### Work request:
Search the data below, and report every line in which "vintage" occurs.

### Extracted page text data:
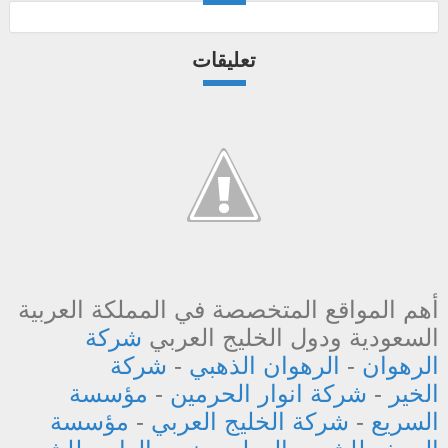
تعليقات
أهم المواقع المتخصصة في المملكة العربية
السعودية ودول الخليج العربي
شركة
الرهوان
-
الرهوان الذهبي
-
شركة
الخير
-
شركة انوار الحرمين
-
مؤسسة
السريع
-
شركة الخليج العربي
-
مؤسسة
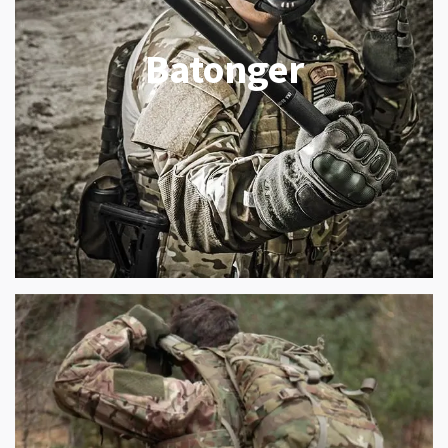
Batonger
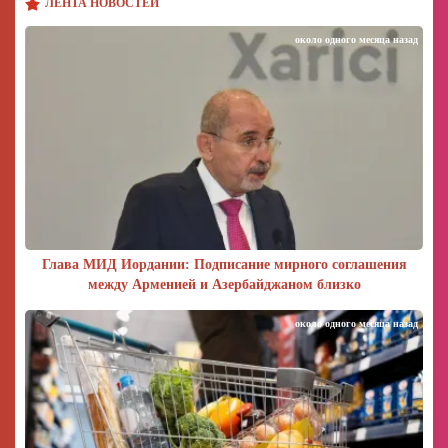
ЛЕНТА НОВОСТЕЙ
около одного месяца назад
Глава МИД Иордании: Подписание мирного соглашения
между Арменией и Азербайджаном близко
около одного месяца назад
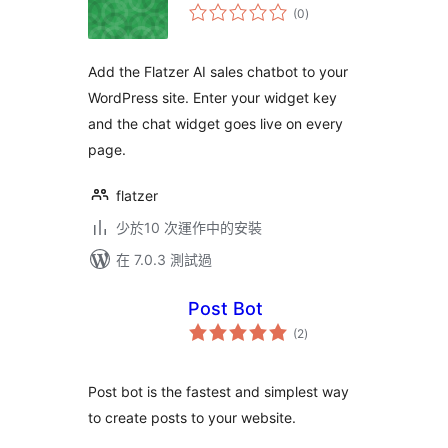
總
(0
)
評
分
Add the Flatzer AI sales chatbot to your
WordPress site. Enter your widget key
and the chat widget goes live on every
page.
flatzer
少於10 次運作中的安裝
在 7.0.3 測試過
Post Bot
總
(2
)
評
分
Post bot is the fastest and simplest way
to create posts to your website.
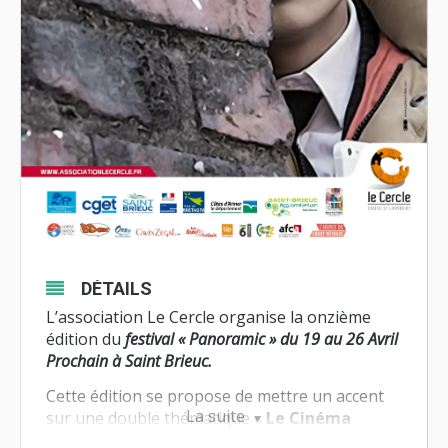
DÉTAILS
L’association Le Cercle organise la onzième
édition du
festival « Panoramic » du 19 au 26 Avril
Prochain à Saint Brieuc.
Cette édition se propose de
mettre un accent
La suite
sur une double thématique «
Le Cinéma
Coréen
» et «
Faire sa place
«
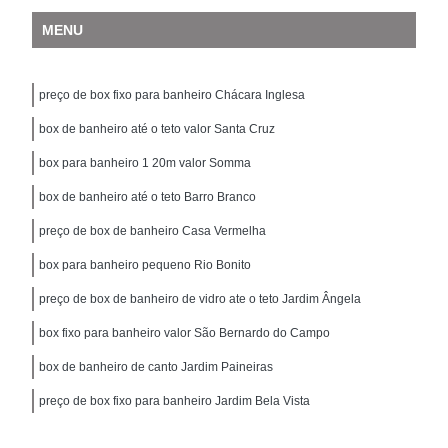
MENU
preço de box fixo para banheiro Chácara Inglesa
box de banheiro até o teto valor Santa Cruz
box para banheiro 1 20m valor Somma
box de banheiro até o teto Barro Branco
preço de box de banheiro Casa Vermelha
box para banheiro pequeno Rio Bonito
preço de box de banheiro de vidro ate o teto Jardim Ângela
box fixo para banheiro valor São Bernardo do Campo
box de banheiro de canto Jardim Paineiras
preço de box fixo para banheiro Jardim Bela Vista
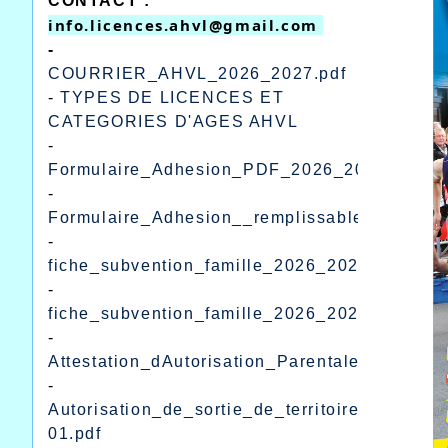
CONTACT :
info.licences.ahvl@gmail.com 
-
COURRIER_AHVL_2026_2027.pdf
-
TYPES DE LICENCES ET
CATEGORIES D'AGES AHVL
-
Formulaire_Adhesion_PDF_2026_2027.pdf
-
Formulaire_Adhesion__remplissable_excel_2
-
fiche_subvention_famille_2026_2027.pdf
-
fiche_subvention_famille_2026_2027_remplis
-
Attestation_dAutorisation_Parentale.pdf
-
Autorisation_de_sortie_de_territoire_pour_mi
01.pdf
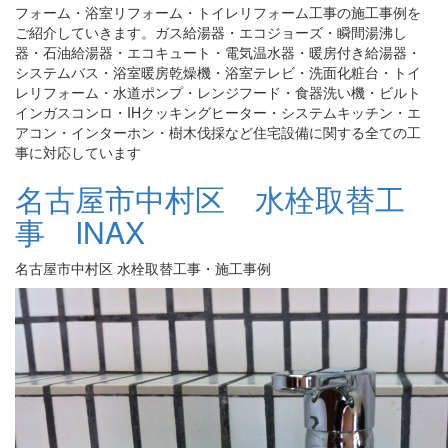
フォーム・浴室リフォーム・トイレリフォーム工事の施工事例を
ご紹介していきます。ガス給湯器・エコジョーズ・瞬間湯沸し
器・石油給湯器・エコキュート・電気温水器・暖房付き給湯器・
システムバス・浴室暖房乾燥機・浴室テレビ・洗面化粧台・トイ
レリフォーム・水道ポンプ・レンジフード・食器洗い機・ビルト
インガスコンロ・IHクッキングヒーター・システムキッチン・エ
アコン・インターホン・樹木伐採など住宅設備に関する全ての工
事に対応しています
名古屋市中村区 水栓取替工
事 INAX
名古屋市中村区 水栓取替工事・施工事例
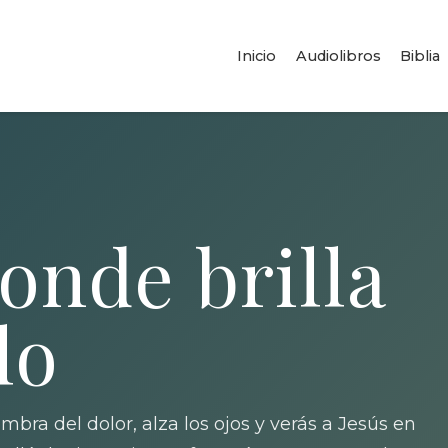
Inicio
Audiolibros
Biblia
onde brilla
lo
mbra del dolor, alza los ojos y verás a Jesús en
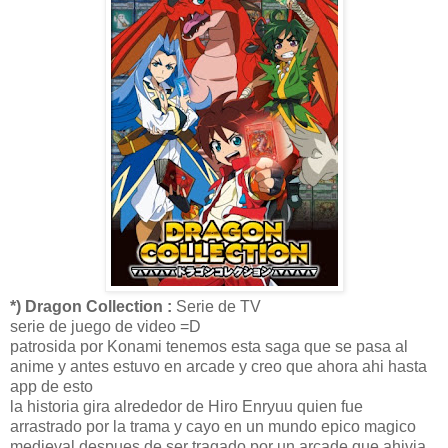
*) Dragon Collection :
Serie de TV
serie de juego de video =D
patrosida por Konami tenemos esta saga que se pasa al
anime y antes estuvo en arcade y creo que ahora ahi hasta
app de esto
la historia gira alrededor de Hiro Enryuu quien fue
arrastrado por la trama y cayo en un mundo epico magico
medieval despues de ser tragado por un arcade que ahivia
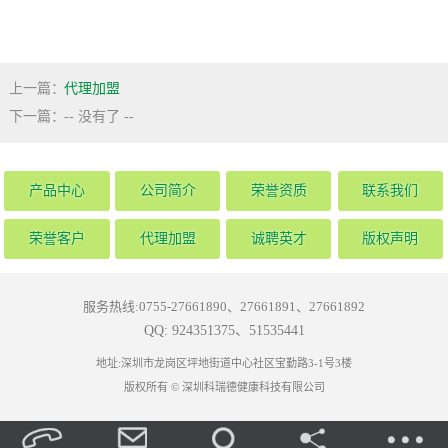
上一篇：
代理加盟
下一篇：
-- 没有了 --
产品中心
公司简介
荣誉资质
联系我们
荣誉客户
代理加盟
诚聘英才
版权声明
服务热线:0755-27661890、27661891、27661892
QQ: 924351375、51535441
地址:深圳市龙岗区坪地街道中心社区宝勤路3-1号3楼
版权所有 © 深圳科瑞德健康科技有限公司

* * *

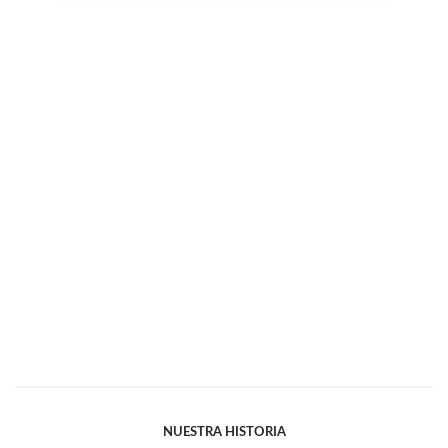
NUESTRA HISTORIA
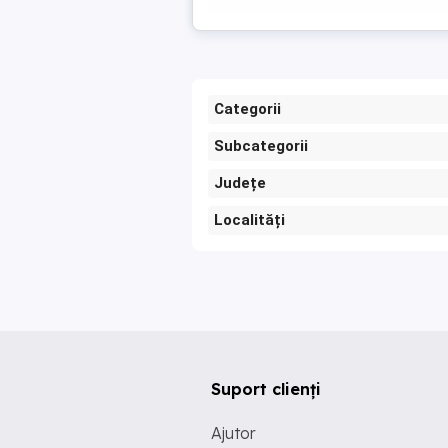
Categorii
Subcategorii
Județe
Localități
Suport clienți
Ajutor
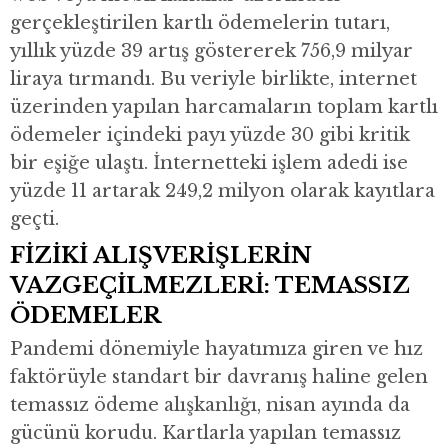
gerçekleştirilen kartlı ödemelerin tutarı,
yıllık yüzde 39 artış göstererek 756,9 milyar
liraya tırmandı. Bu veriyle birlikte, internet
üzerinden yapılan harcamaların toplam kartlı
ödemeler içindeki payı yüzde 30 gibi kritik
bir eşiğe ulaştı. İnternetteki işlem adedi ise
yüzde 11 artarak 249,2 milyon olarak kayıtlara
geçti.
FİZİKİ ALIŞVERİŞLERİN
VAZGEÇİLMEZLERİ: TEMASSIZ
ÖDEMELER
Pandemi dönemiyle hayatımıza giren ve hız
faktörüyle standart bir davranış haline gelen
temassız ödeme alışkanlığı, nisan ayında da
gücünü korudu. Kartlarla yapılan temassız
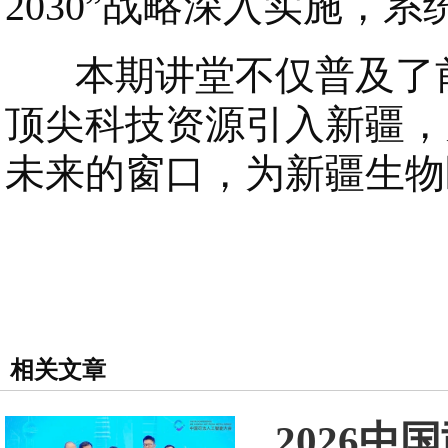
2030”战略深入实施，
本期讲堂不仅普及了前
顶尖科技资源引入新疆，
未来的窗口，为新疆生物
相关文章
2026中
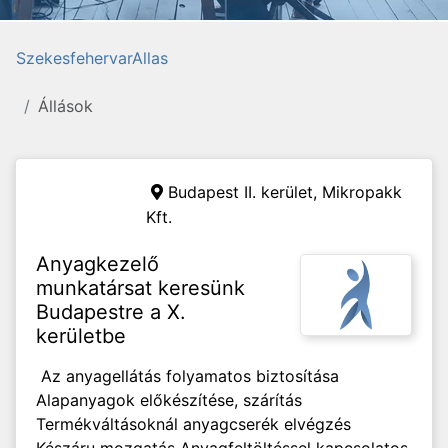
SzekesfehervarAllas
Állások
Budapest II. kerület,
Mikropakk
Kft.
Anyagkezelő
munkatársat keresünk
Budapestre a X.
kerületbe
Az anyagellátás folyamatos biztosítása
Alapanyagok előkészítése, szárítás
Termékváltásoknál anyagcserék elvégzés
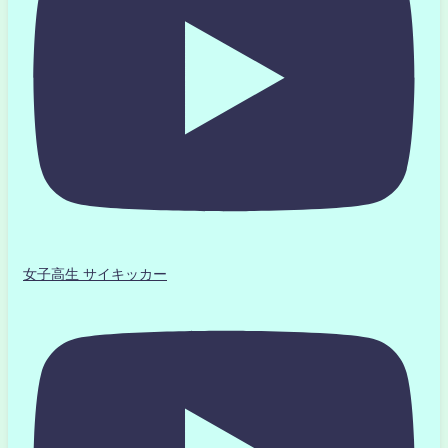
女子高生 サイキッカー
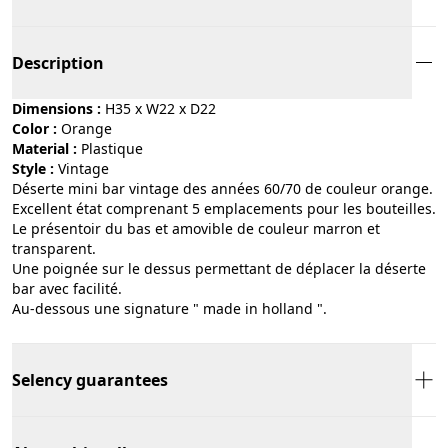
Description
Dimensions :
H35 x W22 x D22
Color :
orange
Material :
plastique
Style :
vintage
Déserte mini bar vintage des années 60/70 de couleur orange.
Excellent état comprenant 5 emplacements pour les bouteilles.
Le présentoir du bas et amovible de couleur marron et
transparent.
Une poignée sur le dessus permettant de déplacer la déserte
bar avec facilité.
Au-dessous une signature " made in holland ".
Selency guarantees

* * *

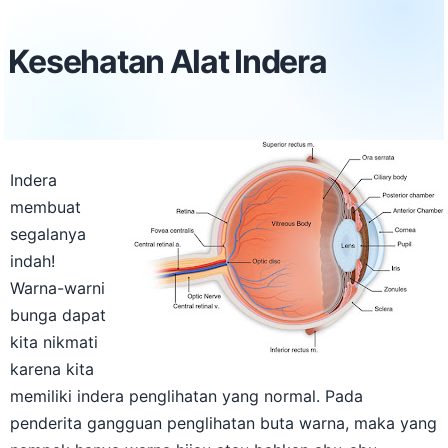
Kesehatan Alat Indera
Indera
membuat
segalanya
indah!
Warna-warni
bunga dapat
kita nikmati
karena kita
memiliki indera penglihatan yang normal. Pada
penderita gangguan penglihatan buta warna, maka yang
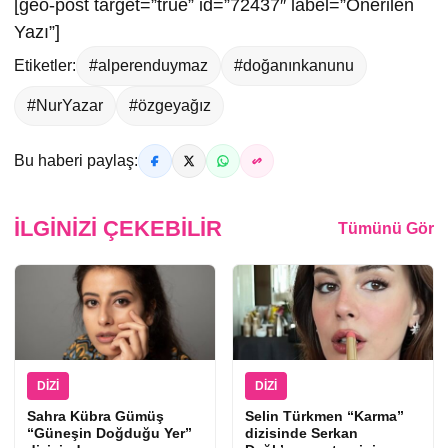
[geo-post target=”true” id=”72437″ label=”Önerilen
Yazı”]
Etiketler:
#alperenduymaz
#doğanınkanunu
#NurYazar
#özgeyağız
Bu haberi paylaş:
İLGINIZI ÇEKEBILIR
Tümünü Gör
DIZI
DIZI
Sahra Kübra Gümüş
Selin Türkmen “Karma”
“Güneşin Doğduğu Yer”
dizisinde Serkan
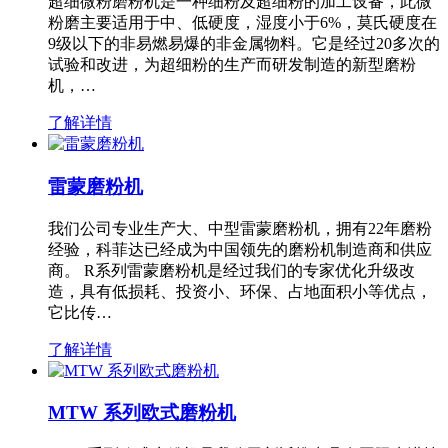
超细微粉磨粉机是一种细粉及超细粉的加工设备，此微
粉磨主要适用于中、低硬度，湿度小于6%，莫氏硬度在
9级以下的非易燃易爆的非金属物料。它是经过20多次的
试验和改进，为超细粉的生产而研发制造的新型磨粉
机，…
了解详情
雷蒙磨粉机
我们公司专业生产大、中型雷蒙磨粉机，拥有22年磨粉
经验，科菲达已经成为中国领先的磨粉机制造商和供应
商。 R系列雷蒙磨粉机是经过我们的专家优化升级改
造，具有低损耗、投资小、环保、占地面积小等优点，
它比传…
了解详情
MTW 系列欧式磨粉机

### Written solution:
vintage
Déserte mini bar vintage des années 60/70 de couleur orange.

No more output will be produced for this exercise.